Since 1984, more than 200,000 acres of agricultural land in the nine-county Bay Area have been lost to development. Much of the region’s urban footprint was carved from irrigated cropland, the most productive and versatile land for food production. It is this high quality land that still remains the most vulnerable to development. Today, only 367,000 acres of this critical resource are still in production and much of it is up for grabs. With almost two million more people expected to live in the region by 2035, it is imperative that strong local land-use policies and conservation investments assure that the best remaining farm and ranch lands are preserved and that development consumes as little of it as possible.
But preserving the land is not enough. The one thing that distinguishes agricultural land from all other kinds of open space is that, by definition, it provides for a basic human need. Neither the food produced on agricultural land, nor its other public benefits – its scenic beauty, its environmental value as undeveloped watersheds and wildlife habitat, its historic character and cultural significance, its very presence as a bulwark against urban sprawl – can be guaranteed unless agriculture itself succeeds financially.
This recognition was behind a key recommendation of the Bay Area Open Space Council, Greenbelt Alliance, and Association of Bay Area Governments (ABAG) in a 2009 report entitled Golden Lands, Golden Opportunity: Preserving Vital Bay Area Lands for All Californians: Help keep the region’s farmers and ranchers in business.
Close to urban areas, Bay Area farmers and ranchers are under more pressure than their counterparts in more rural areas of the state.
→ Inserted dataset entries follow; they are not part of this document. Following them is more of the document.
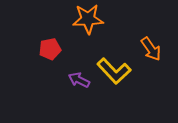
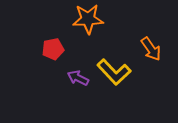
red pentagon: moved 3 px right
yellow L-shape: moved 1 px down
purple arrow: moved 1 px left, 2 px up
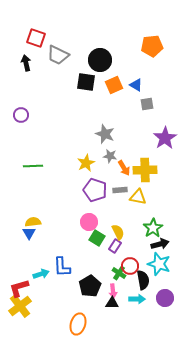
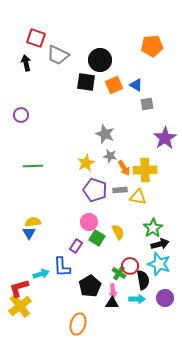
purple rectangle at (115, 246): moved 39 px left
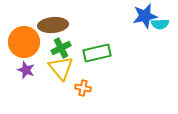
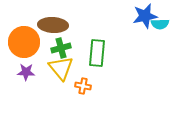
brown ellipse: rotated 8 degrees clockwise
green cross: rotated 12 degrees clockwise
green rectangle: rotated 72 degrees counterclockwise
purple star: moved 2 px down; rotated 18 degrees counterclockwise
orange cross: moved 2 px up
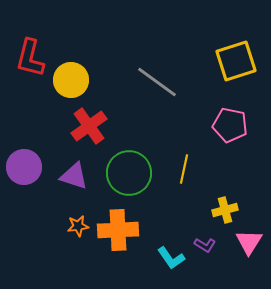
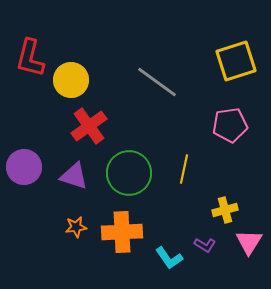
pink pentagon: rotated 20 degrees counterclockwise
orange star: moved 2 px left, 1 px down
orange cross: moved 4 px right, 2 px down
cyan L-shape: moved 2 px left
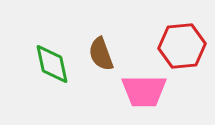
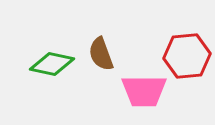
red hexagon: moved 5 px right, 10 px down
green diamond: rotated 66 degrees counterclockwise
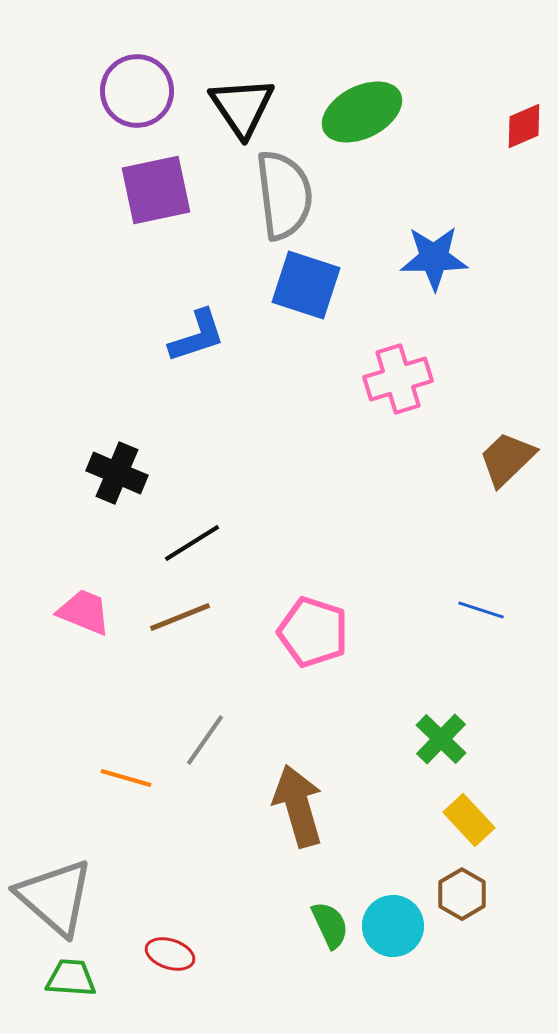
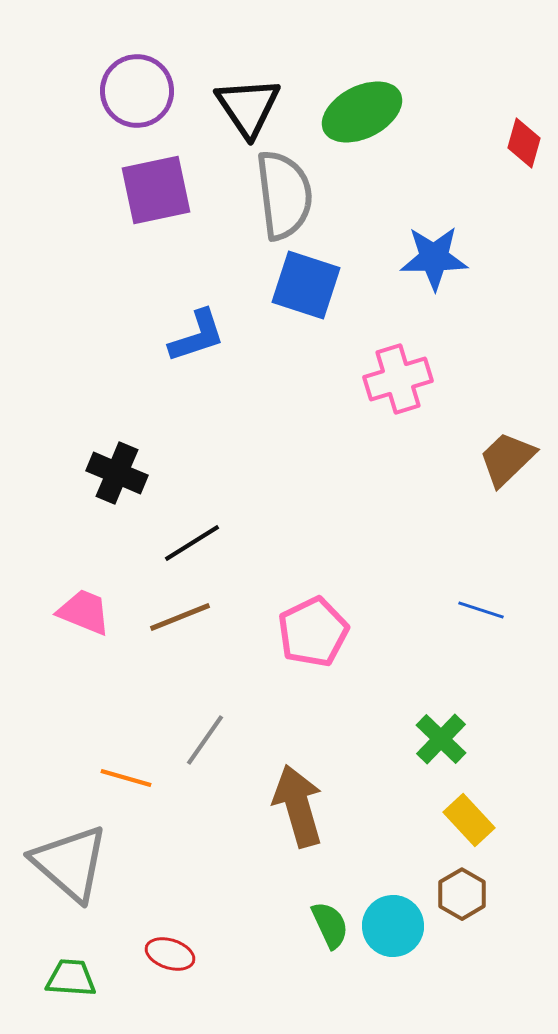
black triangle: moved 6 px right
red diamond: moved 17 px down; rotated 51 degrees counterclockwise
pink pentagon: rotated 28 degrees clockwise
gray triangle: moved 15 px right, 34 px up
The cost of land and other inputs is higher and the potential for conflict with urban uses is greater. To stay in business, agriculture in this region must overcome these competitive disadvantages. And to do that, it needs the understanding and active support of the public, not only as consumers who can exert influence through their buying power, but also as constituents who can influence public policies that impact agriculture.
The Bay Area Agricultural Sustainability Project was inaugurated to keep the region’s agriculture competitive and economically viable. It is intended to help farmers and ranchers overcome the challenges they face, and to maximize their opportunity to capitalize on the advantage they enjoy due to their proximity to seven million customers. In so doing, this project seeks to maximize all of the contributions that agriculture makes to the livability and sustainability of the region as a whole.
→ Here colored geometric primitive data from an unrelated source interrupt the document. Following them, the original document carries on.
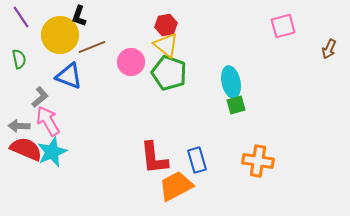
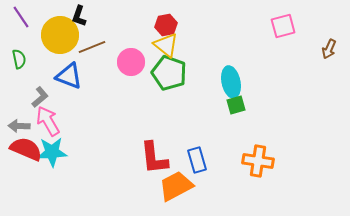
cyan star: rotated 20 degrees clockwise
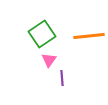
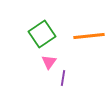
pink triangle: moved 2 px down
purple line: moved 1 px right; rotated 14 degrees clockwise
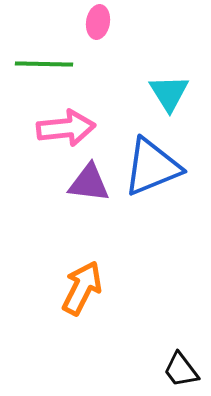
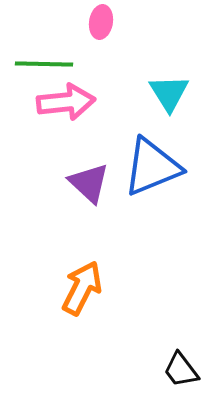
pink ellipse: moved 3 px right
pink arrow: moved 26 px up
purple triangle: rotated 36 degrees clockwise
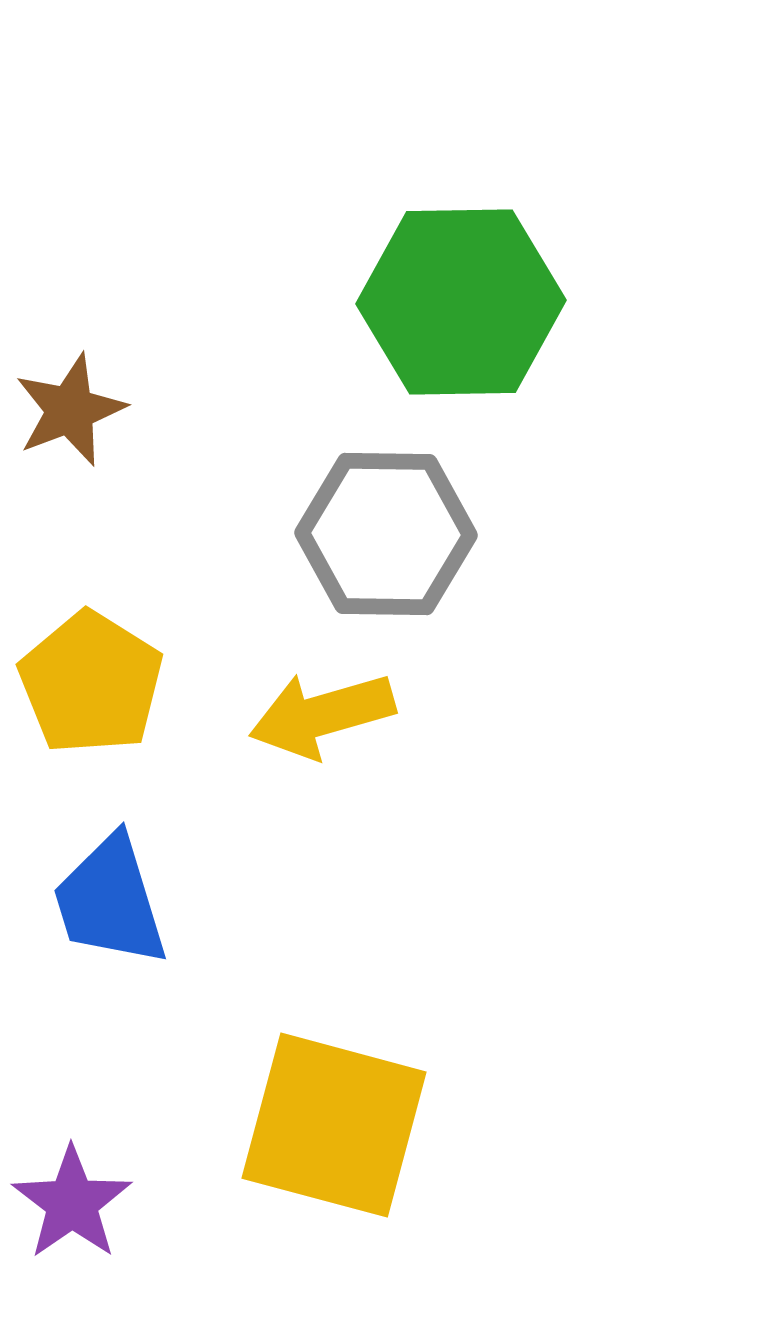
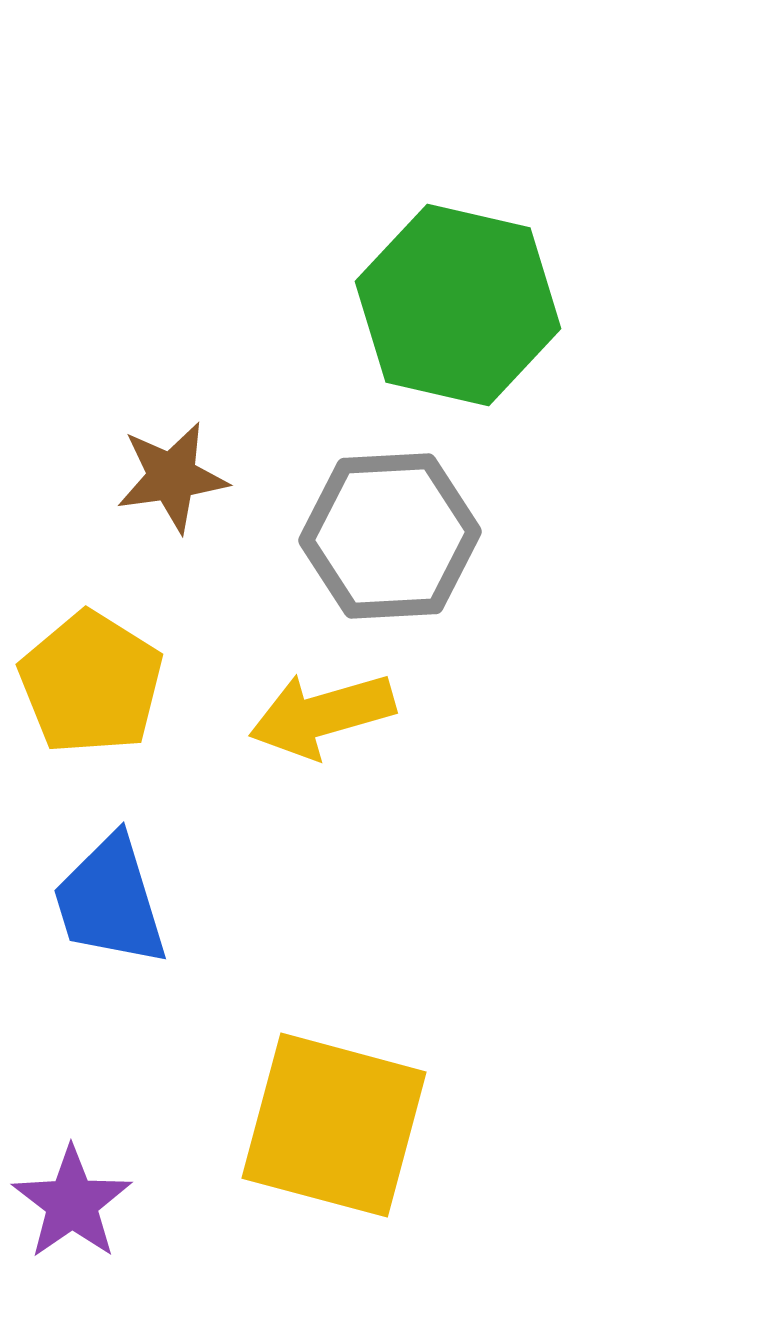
green hexagon: moved 3 px left, 3 px down; rotated 14 degrees clockwise
brown star: moved 102 px right, 67 px down; rotated 13 degrees clockwise
gray hexagon: moved 4 px right, 2 px down; rotated 4 degrees counterclockwise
The Bay Area’s agricultural land is not a placeholder for future development, nor simply preserved open space that will help prevent urban sprawl and all of its undesirable consequences – though that is surely one of its important functions. The Bay Area Agricultural Sustainability Project envisions a working landscape that continues to enrich the region for many generations to come as an irreplaceable environmental, cultural, and historic resource that supplies healthy food to the region’s residents and visitors, while supporting farm and ranch families who are pillars of the metropolitan community.
The Bay Area Agricultural Sustainability Project consists of two components: 1) this white paper, the product of reconnaissance to document the defining characteristics of the region’s agriculture and to identify the challenges and opportunities encountered by the region’s farmers and ranchers; and 2) a convening in early 2011 of a group of regional leaders from agriculture and other constituencies to consider the information in the white paper, along with their own experiences, and to begin designing a comprehensive strategy to assure a robust and sustainable future for Bay Area agriculture.
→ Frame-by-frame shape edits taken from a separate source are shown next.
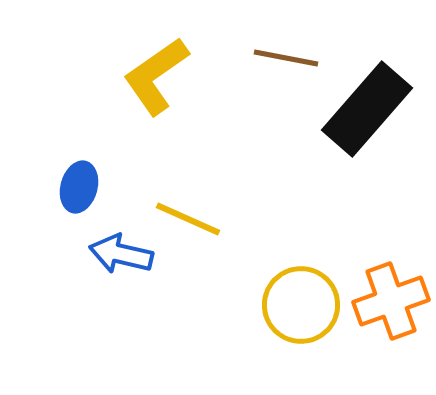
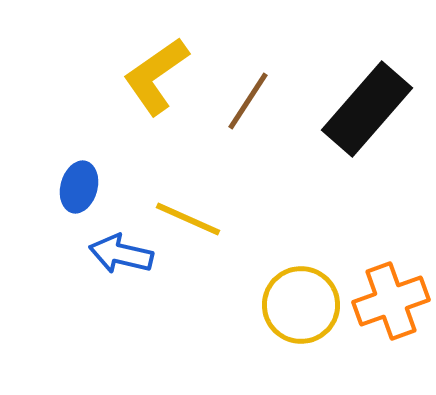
brown line: moved 38 px left, 43 px down; rotated 68 degrees counterclockwise
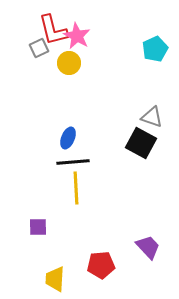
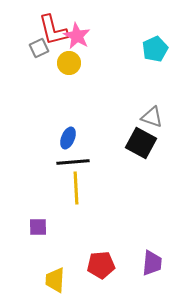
purple trapezoid: moved 4 px right, 16 px down; rotated 48 degrees clockwise
yellow trapezoid: moved 1 px down
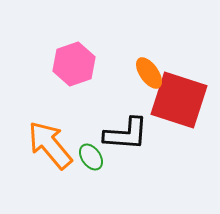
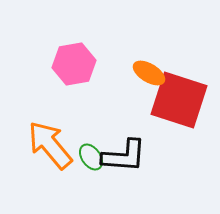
pink hexagon: rotated 9 degrees clockwise
orange ellipse: rotated 24 degrees counterclockwise
black L-shape: moved 2 px left, 22 px down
The project is a collaboration among three nonprofit organizations: Greenbelt Alliance, Sustainable Agriculture Education (SAGE), and American Farmland Trust. It was inspired by an Urban-Rural Roundtable convened in 2008 by former San Francisco Mayor Gavin Newsom, which, among other things, recommended that a concerted effort be made to realize the full potential of the region’s agricultural land and producers to supply the region’s growing demand for local food.